(Dataset entries)
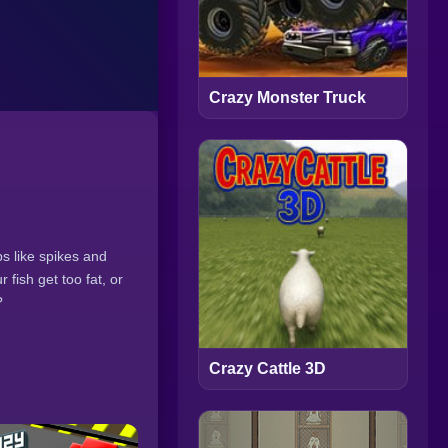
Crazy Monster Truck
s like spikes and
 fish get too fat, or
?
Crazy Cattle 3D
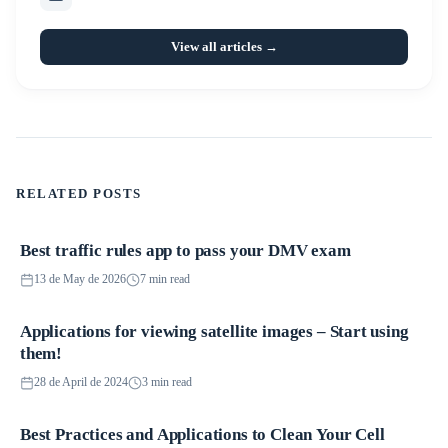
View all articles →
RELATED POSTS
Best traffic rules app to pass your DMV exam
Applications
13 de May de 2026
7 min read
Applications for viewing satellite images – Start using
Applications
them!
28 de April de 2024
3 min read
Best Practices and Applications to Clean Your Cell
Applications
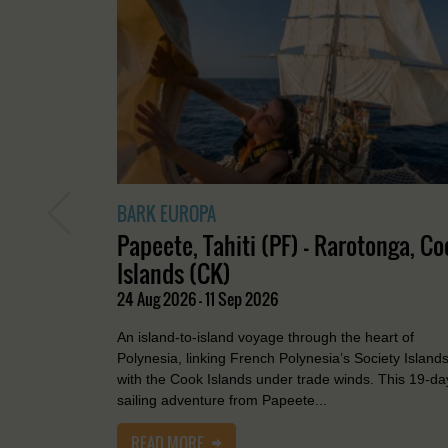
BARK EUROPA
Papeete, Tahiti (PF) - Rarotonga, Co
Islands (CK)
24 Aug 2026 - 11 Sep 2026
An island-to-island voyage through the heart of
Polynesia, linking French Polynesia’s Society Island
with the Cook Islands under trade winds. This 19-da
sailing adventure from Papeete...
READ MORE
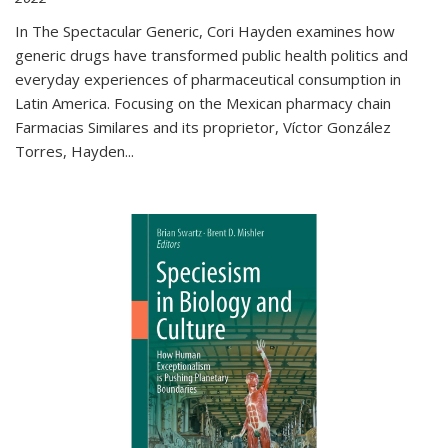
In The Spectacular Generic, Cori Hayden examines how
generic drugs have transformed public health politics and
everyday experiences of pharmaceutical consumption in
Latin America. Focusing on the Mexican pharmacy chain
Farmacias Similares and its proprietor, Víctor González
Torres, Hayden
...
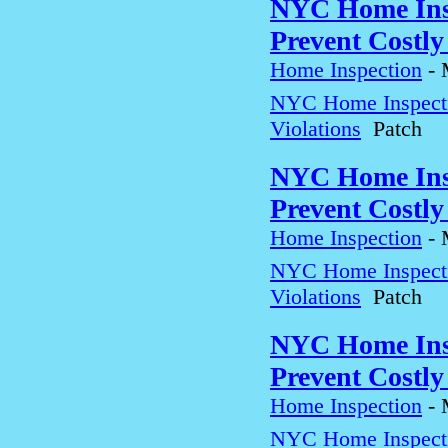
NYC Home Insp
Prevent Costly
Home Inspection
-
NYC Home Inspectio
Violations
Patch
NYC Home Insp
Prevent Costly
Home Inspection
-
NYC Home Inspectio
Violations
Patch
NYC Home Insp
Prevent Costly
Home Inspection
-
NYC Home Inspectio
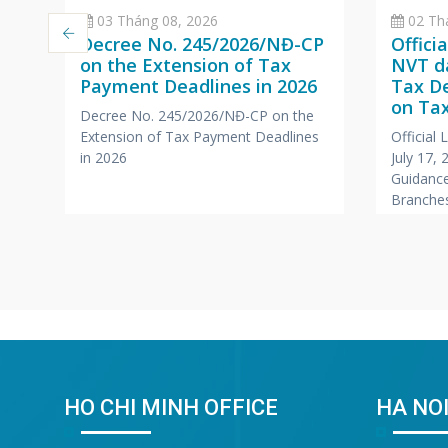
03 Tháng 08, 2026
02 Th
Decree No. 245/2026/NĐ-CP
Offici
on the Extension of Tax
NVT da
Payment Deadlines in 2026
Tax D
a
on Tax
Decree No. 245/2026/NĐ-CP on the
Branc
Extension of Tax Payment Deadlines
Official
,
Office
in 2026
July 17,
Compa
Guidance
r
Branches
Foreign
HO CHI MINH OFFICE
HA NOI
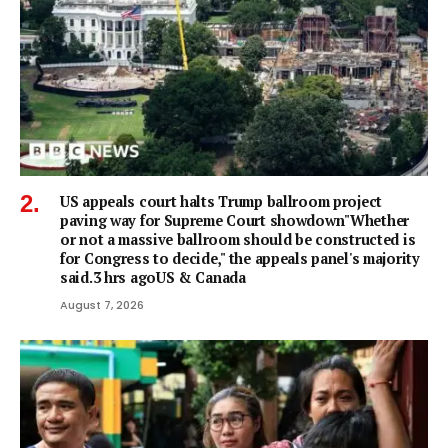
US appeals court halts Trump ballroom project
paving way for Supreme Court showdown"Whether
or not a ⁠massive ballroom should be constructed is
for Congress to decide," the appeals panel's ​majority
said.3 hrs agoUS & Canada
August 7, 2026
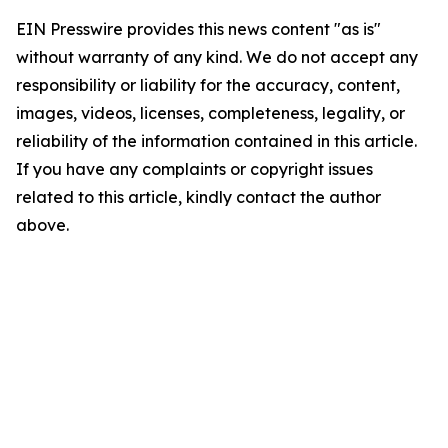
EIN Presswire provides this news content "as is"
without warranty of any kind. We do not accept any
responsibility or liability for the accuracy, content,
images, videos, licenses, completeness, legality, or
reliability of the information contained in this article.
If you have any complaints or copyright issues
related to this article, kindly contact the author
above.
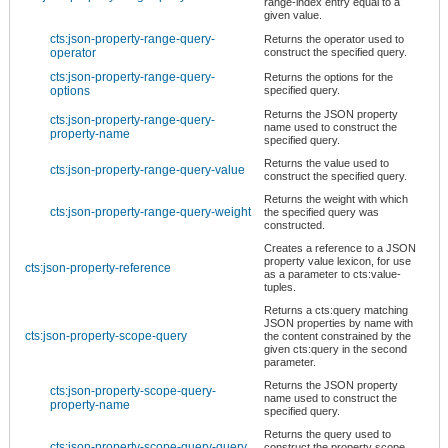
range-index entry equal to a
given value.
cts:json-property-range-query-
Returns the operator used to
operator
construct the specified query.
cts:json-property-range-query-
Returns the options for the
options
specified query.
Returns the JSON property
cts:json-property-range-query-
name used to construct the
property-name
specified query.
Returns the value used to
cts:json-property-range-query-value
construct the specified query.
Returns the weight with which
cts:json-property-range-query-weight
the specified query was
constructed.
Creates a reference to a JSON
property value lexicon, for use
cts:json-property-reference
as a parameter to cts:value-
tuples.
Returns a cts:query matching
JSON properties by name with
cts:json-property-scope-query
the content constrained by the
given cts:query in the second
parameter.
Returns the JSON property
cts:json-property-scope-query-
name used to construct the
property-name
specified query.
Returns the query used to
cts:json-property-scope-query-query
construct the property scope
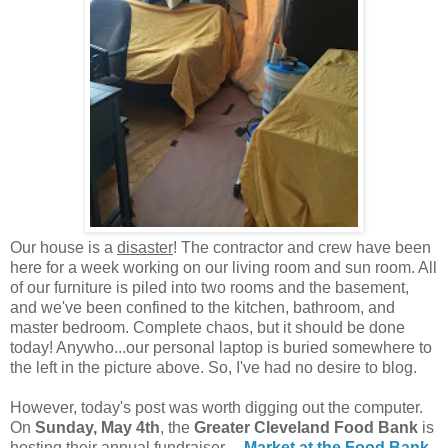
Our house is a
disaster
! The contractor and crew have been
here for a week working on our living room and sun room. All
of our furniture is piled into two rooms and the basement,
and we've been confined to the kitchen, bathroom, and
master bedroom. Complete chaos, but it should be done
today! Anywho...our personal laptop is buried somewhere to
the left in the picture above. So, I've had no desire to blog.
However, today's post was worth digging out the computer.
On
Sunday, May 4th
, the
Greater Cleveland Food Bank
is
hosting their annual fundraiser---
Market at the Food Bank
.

(Exercise) All lines above that contain "reference" are required in the answer.

(Exercise answer)
Creates a reference to a JSON
cts:json-property-reference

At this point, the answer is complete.